EXERCISE AIM:
Within the entries below, find each line containing the word "участке" and copy it.

SOURCE MATERIAL:

*-*-*

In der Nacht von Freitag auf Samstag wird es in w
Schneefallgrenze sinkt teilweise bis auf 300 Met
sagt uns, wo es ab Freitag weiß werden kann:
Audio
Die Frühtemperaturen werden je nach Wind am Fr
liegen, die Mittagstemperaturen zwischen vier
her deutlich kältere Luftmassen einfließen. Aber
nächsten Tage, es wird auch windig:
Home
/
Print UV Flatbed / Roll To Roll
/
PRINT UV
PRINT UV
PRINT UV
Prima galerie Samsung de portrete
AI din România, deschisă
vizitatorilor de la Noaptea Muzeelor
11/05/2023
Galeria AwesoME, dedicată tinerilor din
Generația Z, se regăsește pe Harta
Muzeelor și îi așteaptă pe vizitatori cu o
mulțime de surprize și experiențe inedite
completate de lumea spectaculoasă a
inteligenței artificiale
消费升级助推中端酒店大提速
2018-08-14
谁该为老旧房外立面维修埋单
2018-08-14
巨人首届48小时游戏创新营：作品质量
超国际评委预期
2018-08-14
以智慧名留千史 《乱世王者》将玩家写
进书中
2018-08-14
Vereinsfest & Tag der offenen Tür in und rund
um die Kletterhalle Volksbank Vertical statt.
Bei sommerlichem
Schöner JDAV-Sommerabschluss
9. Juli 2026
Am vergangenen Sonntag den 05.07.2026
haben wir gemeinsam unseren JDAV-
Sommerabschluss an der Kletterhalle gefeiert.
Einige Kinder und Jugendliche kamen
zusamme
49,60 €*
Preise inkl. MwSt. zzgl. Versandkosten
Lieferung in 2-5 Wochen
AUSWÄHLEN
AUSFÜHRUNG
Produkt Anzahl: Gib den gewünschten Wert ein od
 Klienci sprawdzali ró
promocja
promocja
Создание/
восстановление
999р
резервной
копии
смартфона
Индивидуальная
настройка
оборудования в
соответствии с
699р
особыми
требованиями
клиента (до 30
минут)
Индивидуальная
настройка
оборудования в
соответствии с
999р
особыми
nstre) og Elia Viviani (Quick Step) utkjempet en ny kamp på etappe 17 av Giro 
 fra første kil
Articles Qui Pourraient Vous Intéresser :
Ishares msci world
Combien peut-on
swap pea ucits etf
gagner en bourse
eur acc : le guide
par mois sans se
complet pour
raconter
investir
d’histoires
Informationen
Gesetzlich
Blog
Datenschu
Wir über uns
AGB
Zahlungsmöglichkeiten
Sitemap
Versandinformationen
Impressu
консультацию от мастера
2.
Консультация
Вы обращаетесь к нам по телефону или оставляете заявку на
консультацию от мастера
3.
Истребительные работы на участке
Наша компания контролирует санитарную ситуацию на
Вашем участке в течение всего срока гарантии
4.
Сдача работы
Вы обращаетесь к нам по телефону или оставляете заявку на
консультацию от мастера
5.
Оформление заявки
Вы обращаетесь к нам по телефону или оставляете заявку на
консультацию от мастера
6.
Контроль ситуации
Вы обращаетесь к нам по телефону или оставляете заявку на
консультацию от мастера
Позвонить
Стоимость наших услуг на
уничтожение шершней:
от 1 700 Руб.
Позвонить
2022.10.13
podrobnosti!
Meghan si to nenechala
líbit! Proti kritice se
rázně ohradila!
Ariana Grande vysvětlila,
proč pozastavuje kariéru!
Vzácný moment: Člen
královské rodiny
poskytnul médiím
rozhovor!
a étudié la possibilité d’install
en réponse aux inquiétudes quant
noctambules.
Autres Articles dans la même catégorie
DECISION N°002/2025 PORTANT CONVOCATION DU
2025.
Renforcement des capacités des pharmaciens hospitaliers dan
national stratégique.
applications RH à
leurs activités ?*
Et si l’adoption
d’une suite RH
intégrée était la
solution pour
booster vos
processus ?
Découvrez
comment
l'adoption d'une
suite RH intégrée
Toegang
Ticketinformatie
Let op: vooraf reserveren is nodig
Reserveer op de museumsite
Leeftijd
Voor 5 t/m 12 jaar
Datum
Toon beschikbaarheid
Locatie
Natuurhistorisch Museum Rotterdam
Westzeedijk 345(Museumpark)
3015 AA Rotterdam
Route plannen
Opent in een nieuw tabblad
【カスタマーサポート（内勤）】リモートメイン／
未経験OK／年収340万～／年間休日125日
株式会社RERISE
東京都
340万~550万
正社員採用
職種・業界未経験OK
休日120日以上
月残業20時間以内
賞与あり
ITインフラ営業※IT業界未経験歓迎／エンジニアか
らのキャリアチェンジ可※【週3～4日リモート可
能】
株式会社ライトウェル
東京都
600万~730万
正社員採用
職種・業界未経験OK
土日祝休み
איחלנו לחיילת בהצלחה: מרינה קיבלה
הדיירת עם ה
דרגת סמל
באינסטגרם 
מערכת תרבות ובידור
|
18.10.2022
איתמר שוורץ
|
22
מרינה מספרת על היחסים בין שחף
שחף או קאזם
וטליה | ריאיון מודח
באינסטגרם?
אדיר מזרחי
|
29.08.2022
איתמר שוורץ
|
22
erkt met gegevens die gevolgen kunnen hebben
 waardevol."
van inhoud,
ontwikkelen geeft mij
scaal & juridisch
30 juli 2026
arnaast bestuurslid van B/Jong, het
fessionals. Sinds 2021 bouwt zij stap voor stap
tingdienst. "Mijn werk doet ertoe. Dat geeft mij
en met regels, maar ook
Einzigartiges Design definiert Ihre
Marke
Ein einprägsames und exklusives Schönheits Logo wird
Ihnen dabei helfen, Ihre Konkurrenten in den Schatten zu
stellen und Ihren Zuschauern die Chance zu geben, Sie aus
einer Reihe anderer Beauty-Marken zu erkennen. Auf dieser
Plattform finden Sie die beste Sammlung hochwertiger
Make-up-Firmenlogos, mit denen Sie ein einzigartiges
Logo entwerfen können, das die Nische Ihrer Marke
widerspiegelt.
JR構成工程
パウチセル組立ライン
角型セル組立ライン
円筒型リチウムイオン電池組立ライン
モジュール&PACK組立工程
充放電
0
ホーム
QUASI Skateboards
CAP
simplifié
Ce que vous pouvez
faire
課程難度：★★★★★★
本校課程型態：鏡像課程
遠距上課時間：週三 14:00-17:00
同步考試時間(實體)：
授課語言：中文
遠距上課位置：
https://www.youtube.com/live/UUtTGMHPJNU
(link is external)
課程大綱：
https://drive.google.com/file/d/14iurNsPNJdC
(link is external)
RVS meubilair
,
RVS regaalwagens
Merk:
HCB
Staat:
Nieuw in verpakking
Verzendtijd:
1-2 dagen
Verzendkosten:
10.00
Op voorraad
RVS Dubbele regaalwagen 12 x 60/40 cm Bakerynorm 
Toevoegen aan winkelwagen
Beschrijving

*-*-*

ANSWER SECTION:
Истребительные работы на участке
Вашем участке в течение всего срока гарантии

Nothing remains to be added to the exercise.